En 2008, Souleymane participe à la reformation du Xalam, toujours comme sideman, voulant coûte que coûte préserver son indépendance. A la fin de cette même année 2008, paraît l’album Islamo-chrétien. Une production dans la droite ligne de l’évolution du style adopté par Diego. Ce sont pour la plupart des morceaux en live autour de la nécessaire cohésion inter-religieuse. En 2013, c’est son splendide titre « Jëleeti » qui porte l’album du collectif Henguilla d’Henri Guillabert. En une chanson, écrite quelques années auparavant, Souleymane prouve, si besoin était, que sa voix et ses textes ne subissent pas l’érosion du temps. Puis, en 2014 il enregistre avec Idrissa Diop, Cheikh Tidiane Tall et Dembel Diop un album de souvenirs musicaux traditionnels intitulé « DEMB AK TEY ».
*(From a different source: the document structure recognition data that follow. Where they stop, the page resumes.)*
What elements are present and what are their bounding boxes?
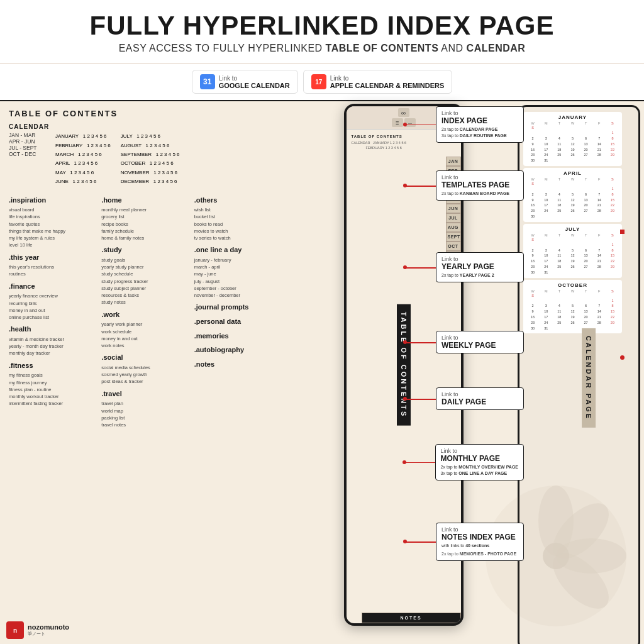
toolbar-btn-1[interactable]: ☰: [392, 118, 403, 127]
calendar-months-grid: JANUARY WMTWTFSS 1 2345678 9101112131415…: [519, 107, 626, 338]
red-line-weekly: [404, 342, 436, 343]
annotation-index-label: Link to: [441, 110, 518, 116]
toc-panel: TABLE OF CONTENTS CALENDAR JAN - MAR APR…: [0, 101, 289, 644]
subtitle-bold1: TABLE OF CONTENTS: [326, 43, 439, 53]
red-dot-notes: [403, 540, 407, 543]
red-dot-templates: [403, 184, 407, 187]
red-dot-index: [403, 123, 407, 126]
calendar-header: CALENDAR: [9, 123, 280, 130]
subtitle-bold2: CALENDAR: [467, 43, 526, 53]
infinity-button[interactable]: ∞: [398, 108, 409, 117]
red-line-templates: [404, 186, 436, 187]
calendar-screen: CALENDAR PAGE JANUARY WMTWTFSS 1 2345678…: [519, 107, 638, 644]
annotation-monthly: Link to MONTHLY PAGE 2x tap to MONTHLY O…: [435, 444, 524, 480]
cal-month-april: APRIL WMTWTFSS 1 2345678 9101112131415 1…: [523, 168, 622, 222]
google-calendar-link[interactable]: 31 Link to GOOGLE CALENDAR: [192, 70, 298, 94]
google-link-label: Link to: [219, 75, 290, 82]
months-left: JANUARY 1 2 3 4 5 6 FEBRUARY 1 2 3 4 5 6…: [55, 132, 111, 186]
range-apr-jun: APR - JUN: [9, 138, 45, 145]
red-dot-daily: [403, 397, 407, 401]
subtitle-prefix: EASY ACCESS TO FULLY HYPERLINKED: [119, 43, 326, 53]
toc-vertical-label: TABLE OF CONTENTS: [397, 304, 411, 426]
month-tab-sep[interactable]: SEPT: [446, 232, 461, 242]
main-title: FULLY HYPERLINKED INDEX PAGE: [13, 11, 631, 40]
annotation-yearly: Link to YEARLY PAGE 2x tap to YEARLY PAG…: [436, 252, 524, 282]
annotation-weekly: Link to WEEKLY PAGE: [436, 331, 524, 353]
annotation-index: Link to INDEX PAGE 2x tap to CALENDAR PA…: [436, 106, 524, 143]
red-line-yearly: [404, 267, 436, 269]
apple-link-name: APPLE CALENDAR & REMINDERS: [330, 82, 445, 89]
tablet-inner-content: TABLE OF CONTENTS CALENDAR JANUARY 1 2 3…: [347, 131, 446, 155]
brand-tagline: 筆ノート: [28, 631, 69, 637]
red-dot-yearly: [403, 265, 407, 269]
red-dot-cal-weekly: [620, 230, 625, 234]
header: FULLY HYPERLINKED INDEX PAGE EASY ACCESS…: [0, 0, 644, 64]
subtitle: EASY ACCESS TO FULLY HYPERLINKED TABLE O…: [13, 43, 631, 54]
month-tab-aug[interactable]: AUG: [446, 223, 461, 232]
cal-month-january: JANUARY WMTWTFSS 1 2345678 9101112131415…: [523, 112, 622, 166]
brand-info: nozomunoto 筆ノート: [28, 623, 69, 637]
tablet-area: ∞ ☰ ⋯ JAN FEB MAR APR MAY JUN JU: [289, 101, 518, 644]
sections-grid: .inspiration visual board life inspirati…: [9, 192, 280, 429]
range-oct-dec: OCT - DEC: [9, 151, 45, 157]
section-col-1: .inspiration visual board life inspirati…: [9, 192, 95, 429]
red-dot-cal-monthly: [620, 355, 625, 360]
red-line-daily: [404, 399, 436, 400]
cal-month-july: JULY WMTWTFSS 1 2345678 9101112131415 16…: [523, 224, 622, 278]
apple-calendar-icon: 17: [311, 74, 326, 89]
calendar-page-label: CALENDAR PAGE: [582, 328, 596, 428]
section-col-2: .home monthly meal planner grocery list …: [101, 192, 187, 429]
calendar-table: CALENDAR JAN - MAR APR - JUN JUL - SEPT …: [9, 123, 280, 186]
cal-ranges: JAN - MAR APR - JUN JUL - SEPT OCT - DEC: [9, 132, 45, 186]
google-link-name: GOOGLE CALENDAR: [219, 82, 290, 89]
annotation-daily: Link to DAILY PAGE: [436, 387, 524, 410]
range-jan-mar: JAN - MAR: [9, 132, 45, 138]
calendar-panel: CALENDAR PAGE JANUARY WMTWTFSS 1 2345678…: [518, 105, 640, 644]
branding: n nozomunoto 筆ノート: [6, 621, 69, 639]
cal-month-october: OCTOBER WMTWTFSS 1 2345678 9101112131415…: [523, 280, 622, 334]
red-line-index: [404, 125, 436, 126]
annotation-notes-index: Link to NOTES INDEX PAGE with links to 4…: [436, 523, 524, 561]
notes-tab[interactable]: NOTES: [362, 613, 461, 623]
red-dot-weekly: [403, 340, 407, 344]
red-dot-monthly: [402, 460, 406, 464]
apple-link-label: Link to: [330, 75, 445, 82]
red-line-notes: [404, 541, 436, 543]
calendar-links-row: 31 Link to GOOGLE CALENDAR 17 Link to AP…: [0, 64, 644, 101]
annotation-index-sub: 2x tap to CALENDAR PAGE3x tap to DAILY R…: [441, 126, 518, 139]
red-line-monthly: [404, 462, 435, 464]
google-calendar-icon: 31: [200, 74, 215, 89]
brand-logo: n: [6, 621, 24, 639]
toc-title: TABLE OF CONTENTS: [9, 109, 280, 118]
months-right: JULY 1 2 3 4 5 6 AUGUST 1 2 3 4 5 6 SEPT…: [121, 132, 180, 186]
main-content: TABLE OF CONTENTS CALENDAR JAN - MAR APR…: [0, 101, 644, 644]
apple-calendar-link[interactable]: 17 Link to APPLE CALENDAR & REMINDERS: [303, 70, 453, 94]
subtitle-middle: AND: [441, 43, 466, 53]
annotation-index-main: INDEX PAGE: [441, 116, 518, 125]
month-tab-jan[interactable]: JAN: [446, 157, 461, 166]
month-tab-jul[interactable]: JUL: [446, 213, 461, 223]
brand-name: nozomunoto: [28, 623, 69, 631]
section-col-3: .others wish list bucket list books to r…: [194, 192, 280, 429]
month-tab-jun[interactable]: JUN: [446, 204, 461, 213]
annotation-templates: Link to TEMPLATES PAGE 2x tap to KANBAN …: [436, 170, 524, 201]
range-jul-sept: JUL - SEPT: [9, 145, 45, 151]
month-tab-oct[interactable]: OCT: [446, 242, 461, 251]
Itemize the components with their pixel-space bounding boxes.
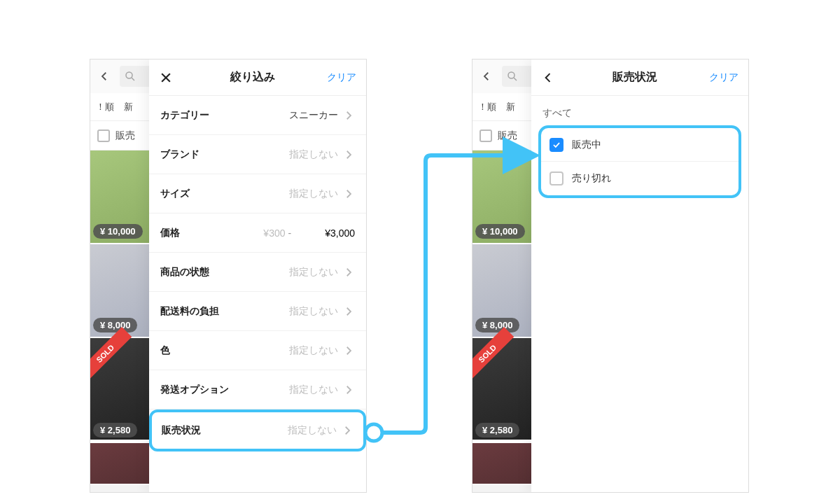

Je finirai avec ces mots de mon ami Aboubacar Demba Cisokho : « En écoutant Souleymane Faye , on mesure aisément ce qu’il nous a apporté comme émotions et éléments de prise de conscience. Avec Teyluleen, Xarit, Jëleeti, Ndigël, Nittu tey, Sogui, entre autres créations, le musicien peint notre société, nous procure des émotions que nous n’avons pas la force ou le talent d’exprimer nous-mêmes, des histoires inspirantes.